[Stored data entries]
==================================================

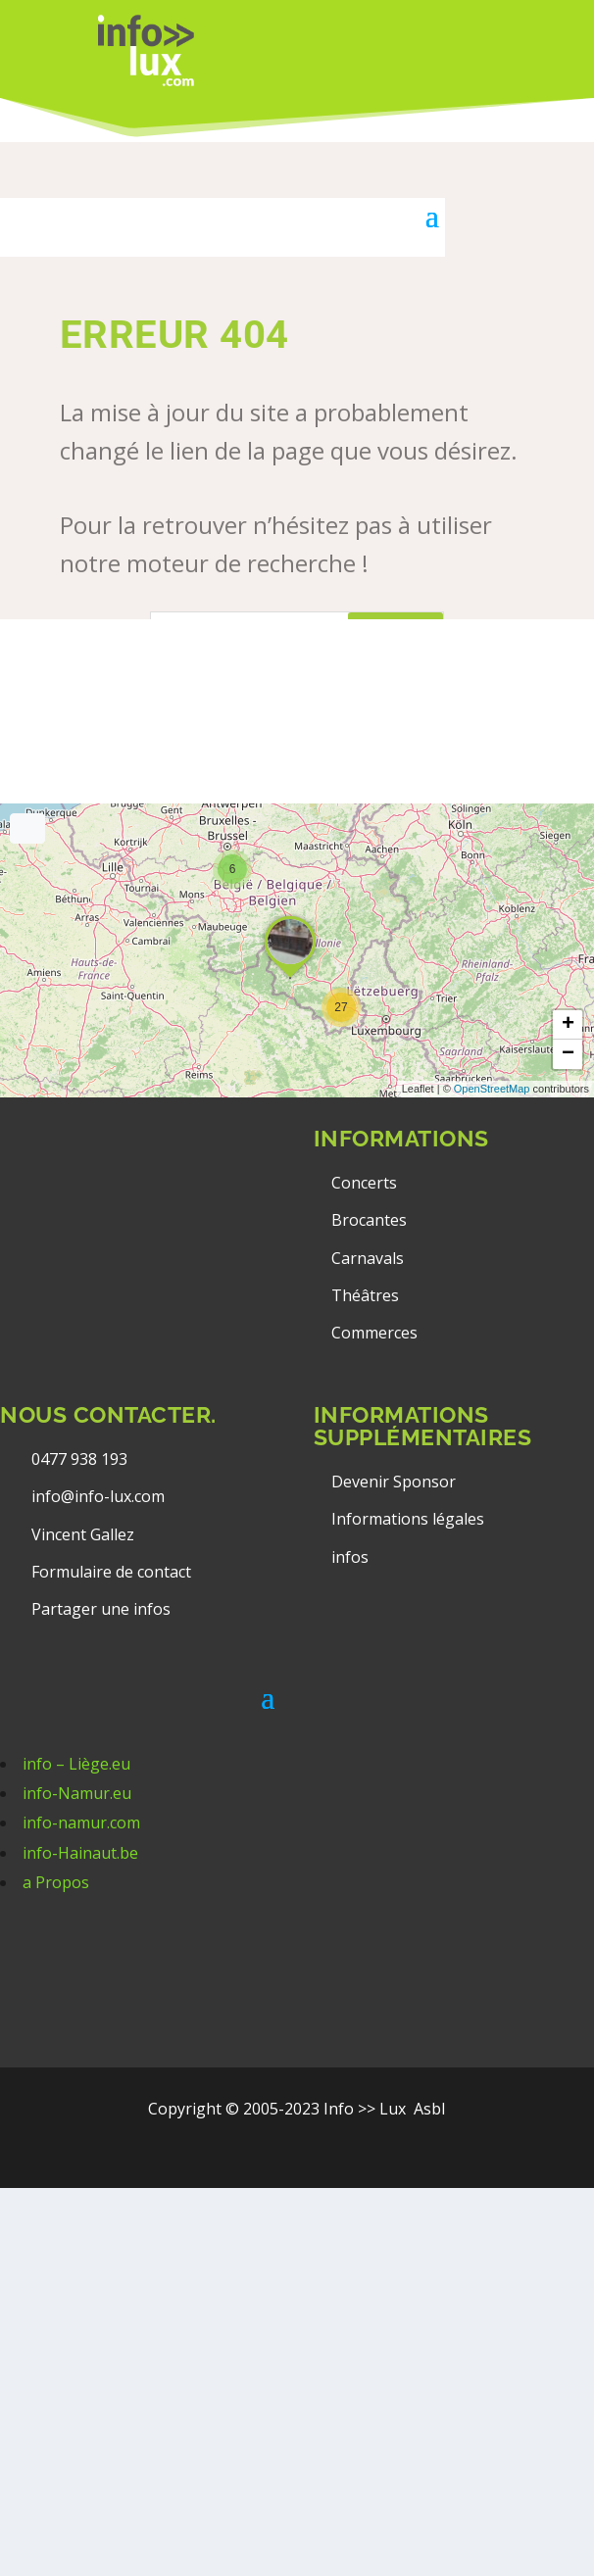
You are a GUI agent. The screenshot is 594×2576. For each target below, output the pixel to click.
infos (351, 1557)
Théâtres (365, 1295)
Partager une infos (101, 1609)
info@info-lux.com (98, 1496)
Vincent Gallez (82, 1534)
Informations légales (407, 1519)
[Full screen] (27, 828)
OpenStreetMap (492, 1088)
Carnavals (367, 1258)
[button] (341, 1007)
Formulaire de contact (111, 1571)
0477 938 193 (79, 1459)
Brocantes (369, 1220)
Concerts (364, 1182)
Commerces (374, 1332)
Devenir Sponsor (393, 1481)
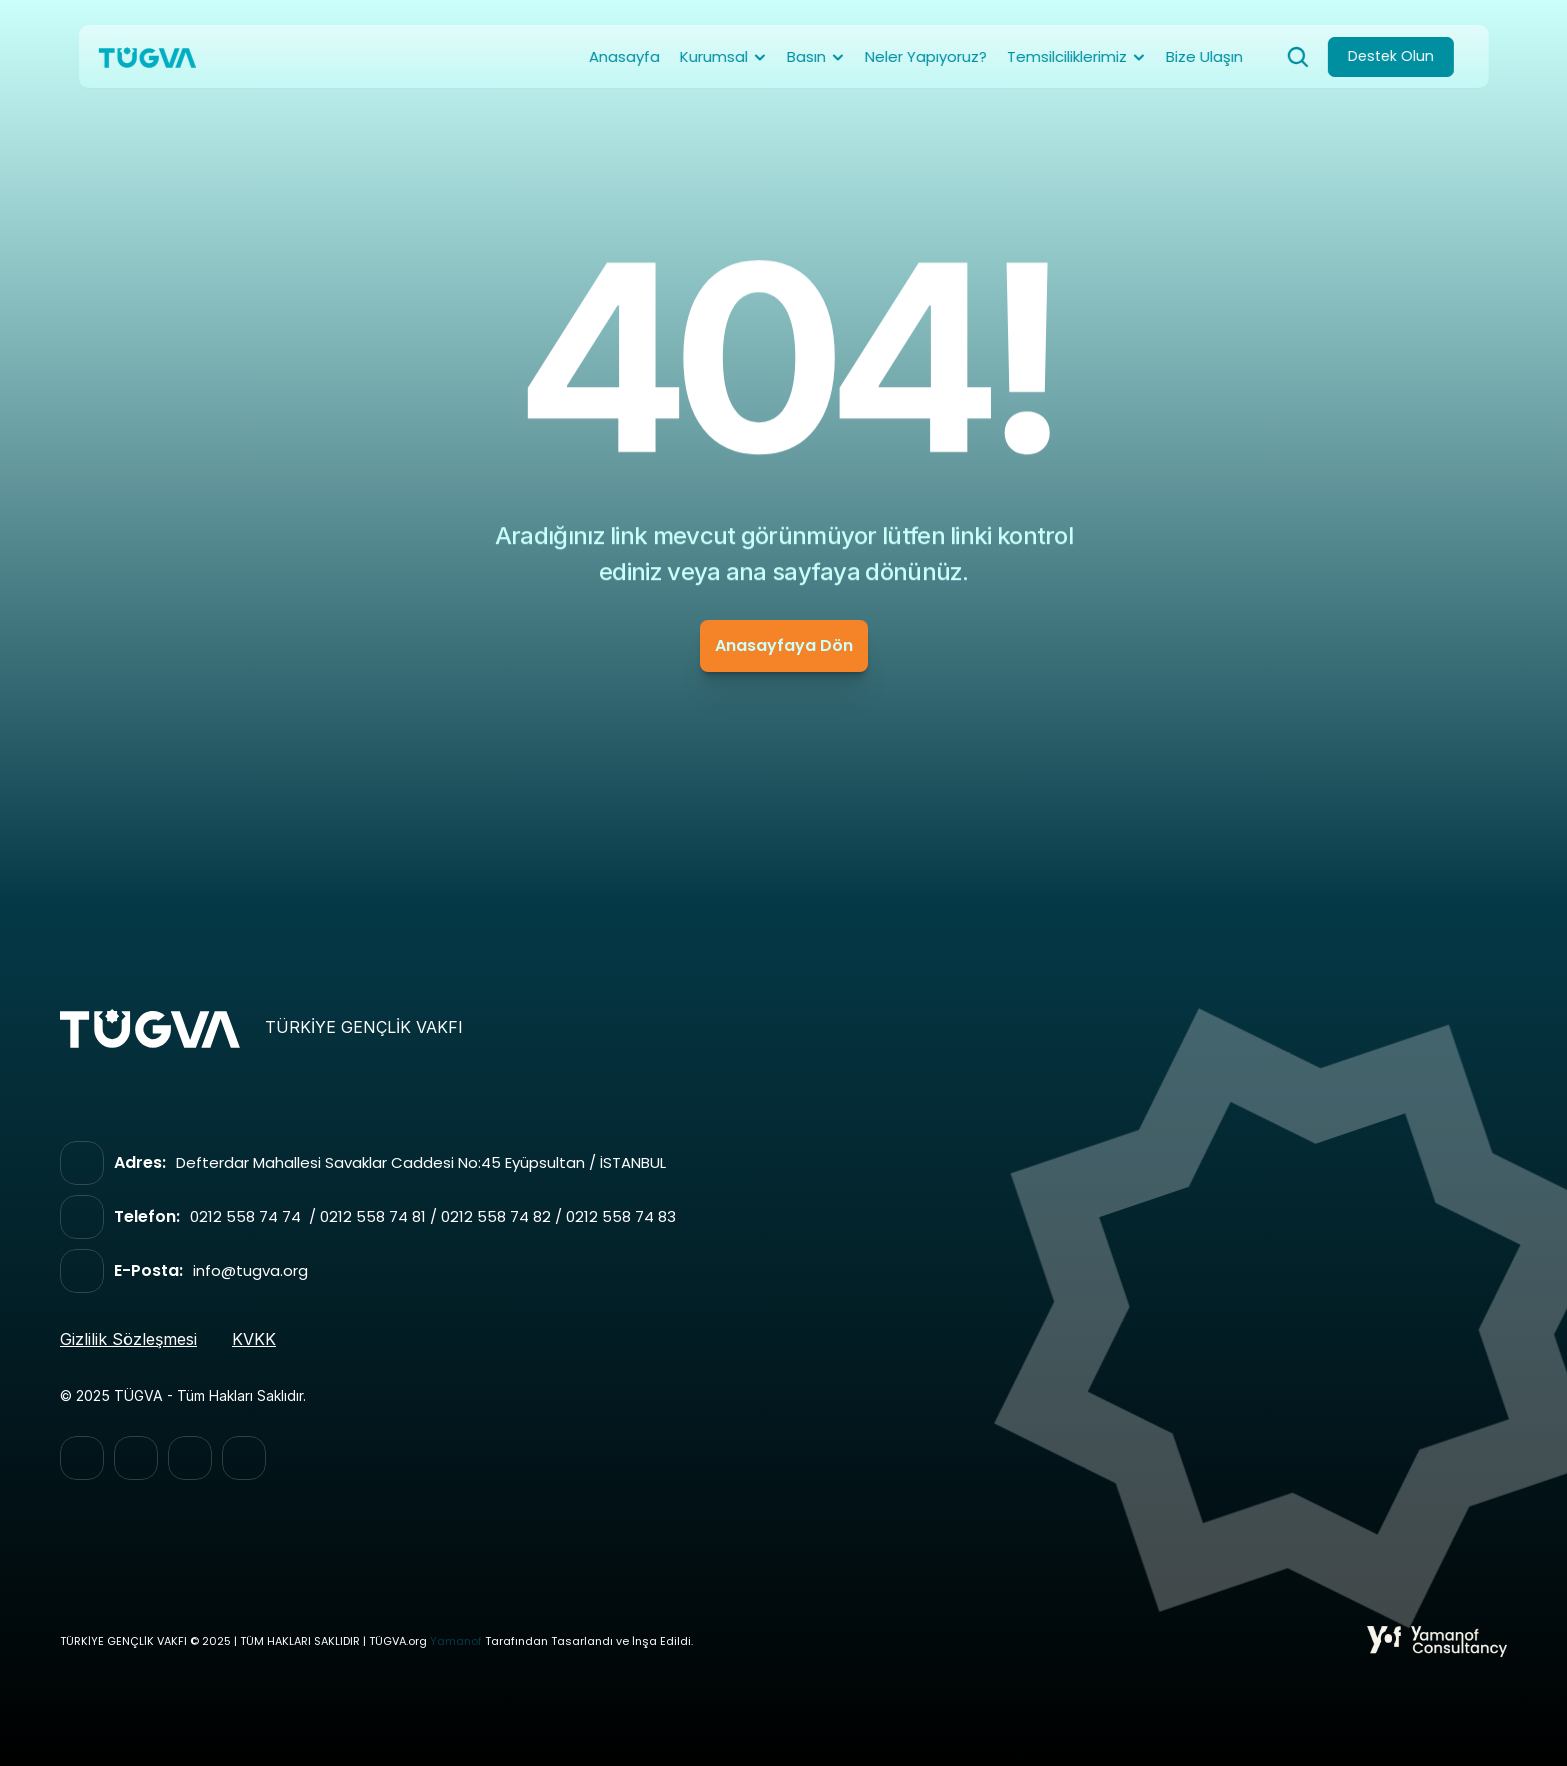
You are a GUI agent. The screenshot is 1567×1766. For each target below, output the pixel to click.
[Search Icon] (1298, 57)
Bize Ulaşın (1204, 56)
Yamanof (456, 1641)
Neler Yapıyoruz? (926, 56)
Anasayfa (624, 56)
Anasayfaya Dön (784, 645)
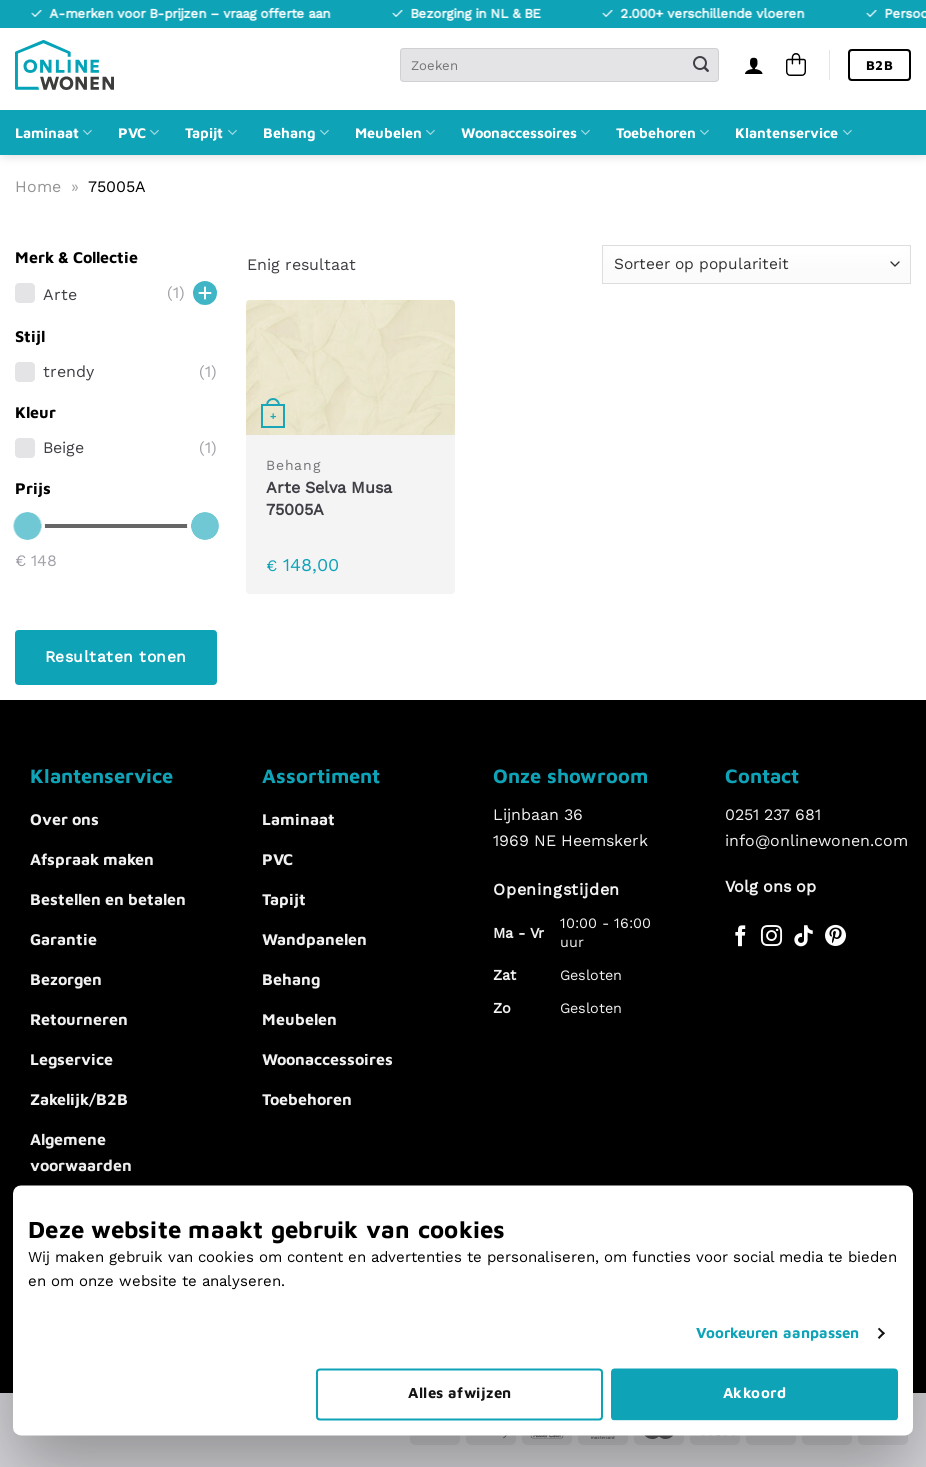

==================================================

WHAT TO DO – Reproduce, word for word, the lines from the one containing "[button] (341, 1007)" through the final line above. Leave every picture out.

ANSWER SPACE –
[button] (341, 1007)
Formulaire de contact (111, 1571)
0477 938 193 (79, 1459)
Brocantes (369, 1220)
Concerts (364, 1182)
Commerces (374, 1332)
Devenir Sponsor (393, 1481)
You are a GUI agent. The screenshot is 1567×1766. For each target below, output the pixel to click.
[Search Icon] (1298, 57)
Bize Ulaşın (1204, 56)
Yamanof (456, 1641)
Neler Yapıyoruz? (926, 56)
Anasayfa (624, 56)
Anasayfaya Dön (784, 645)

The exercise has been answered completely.